Однажды патриарх русской поэзии Василий Капнист призвал к себе двух своих учеников и сказал: «Стать настоящим поэтом и прославиться может только тот, кто переложит хорошим русским слогом какую-нибудь древнюю эпическую песнь». Затем внимательно посмотрел на юношей, раздумывая, кому какое дать поручение. Лицо одного ученика некогда так изуродовала оспа, что лишила его правого глаза. Это напомнило Капнисту великого слепца — древнегреческого поэта Гомера, и патриарх благословил Николая Гнедича на перевод знаменитой «Илиады». Лицо другого ученика отличала болезненная нервозность: дожидаясь решения, он то и дело потряхивал кудрявыми волосами. В его глазах поблескивал сумасшедший огонек. «Пожалуй, этому более подойдет творение Тасса», — подумал Капнист и поручил Константину Батюшкову переводить рыцарскую поэму «Освобождение Иерусалима» итальянского поэта Торквато Тассо. Молодые люди покинули учителя, вдохновленные величественным заданием, которое сулило им славу и бессмертие.

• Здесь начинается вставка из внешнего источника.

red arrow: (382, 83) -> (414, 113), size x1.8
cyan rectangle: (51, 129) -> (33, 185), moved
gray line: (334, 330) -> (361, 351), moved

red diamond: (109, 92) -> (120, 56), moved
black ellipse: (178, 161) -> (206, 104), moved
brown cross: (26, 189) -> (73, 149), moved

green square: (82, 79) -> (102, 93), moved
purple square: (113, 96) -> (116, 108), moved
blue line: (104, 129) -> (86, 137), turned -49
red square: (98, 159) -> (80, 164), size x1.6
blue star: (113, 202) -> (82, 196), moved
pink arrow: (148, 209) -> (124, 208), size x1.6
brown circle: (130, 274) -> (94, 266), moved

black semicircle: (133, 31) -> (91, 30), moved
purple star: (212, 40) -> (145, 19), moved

Трудолюбивый Николай Гнедич, не мешкая, приступил к занятиям. Он отрекся от семейного счастья и прочих удовольствий, решив целиком посвятить жизнь переложению величайшей песни древней Эллады. «Я прощаюсь с миром, — исповедался он Батюшкову. — Гомер им для меня будет». Спустя двадцать лет он вышел из добровольного заточения и представил просвещенной публике свой фундаментальный труд. Его перевод «Илиады» произвел на современников сильное впечатление. Ученые знатоки восторгались точностью, силой и образностью языка. Александр Пушкин приветствовал победителя:

С Гомером долго ты беседовал один,

Тебя мы долго ожидали,

И светел ты сошел с таинственных вершин,

И вынес нам свои скрижали.

Казалось, Николай Гнедич достиг желаемого итога и может купаться в лучах славы. Но вот беда: непрестанно работая над «Илиадой», он подорвал здоровье, и теперь ему было не под силу составить даже скромные комментарии к переводу, на чем справедливо настаивали ученые знатоки. В горьком одиночестве он встретил смерть, прошептав напоследок стихи: «Печален мой жребий, удел мой жесток!»

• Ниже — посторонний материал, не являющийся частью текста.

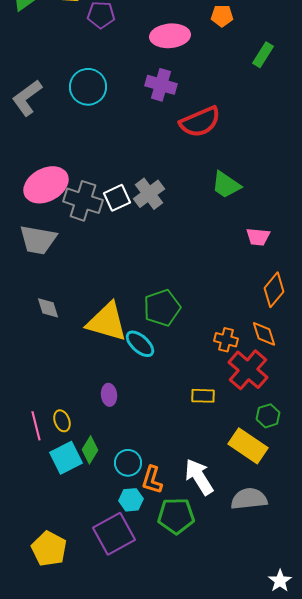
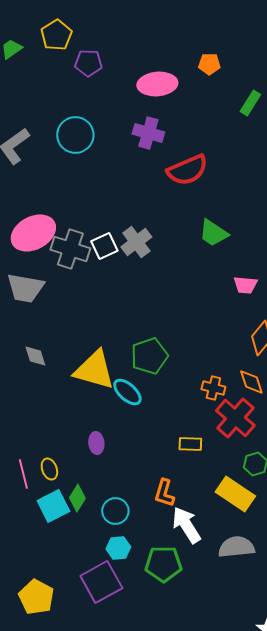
orange L-shape: (152, 480) -> (164, 493), moved

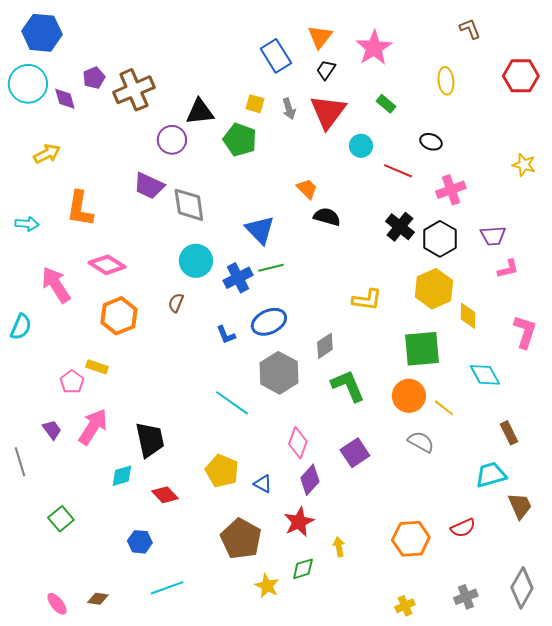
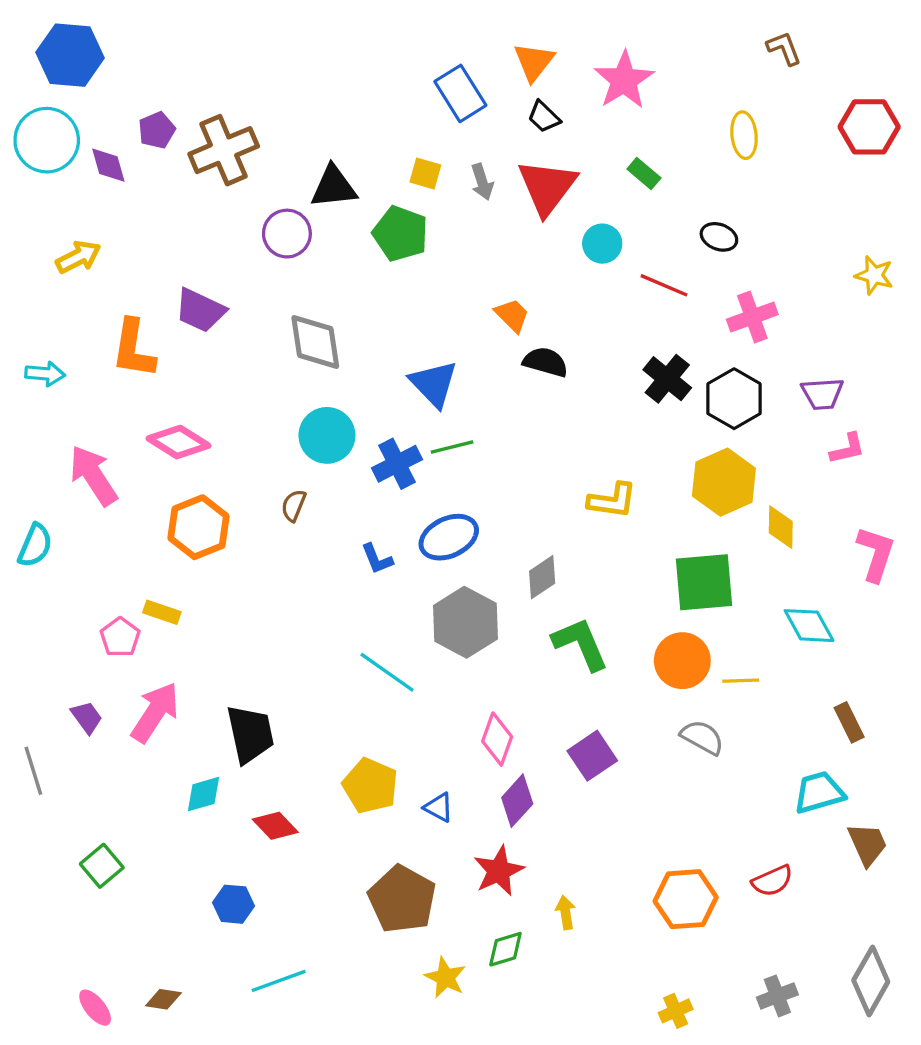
black trapezoid: (326, 70) -> (544, 117), turned -80
purple trapezoid: (149, 186) -> (200, 310), moved
yellow line: (444, 408) -> (741, 681), turned -40

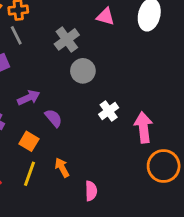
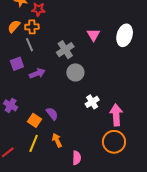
pink triangle: (105, 16) -> (94, 35), turned 40
purple arrow: (29, 98) -> (37, 73), moved
purple semicircle: (53, 118) -> (52, 114), moved
orange circle: (164, 166) -> (114, 142), moved

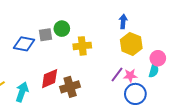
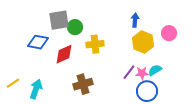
gray square: (46, 35) -> (59, 20), moved, size x1.5
pink circle: (158, 58) -> (169, 33), moved
cyan semicircle: (154, 70) -> (155, 70), moved, turned -136
red diamond: (50, 79) -> (64, 54), moved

Иная, на первый взгляд, судьба ожидала Константина Батюшкова. Поначалу он с жаром принялся за перевод певучих итальянских октав. Однако со временем все более и более охладевал к изнурительной переводческой работе, как это нередко бывает со впечатлительными, легко возбудимыми людьми. «Ты мне твердишь о Тассе или Тазе, как будто я сотворен по образу и подобию Божьему затем, чтоб переводить Тасса, — жаловался он Гнедичу. — Какая слава, какая польза от этого? Никакой. Только время потерянное, золотое время для сна и лени».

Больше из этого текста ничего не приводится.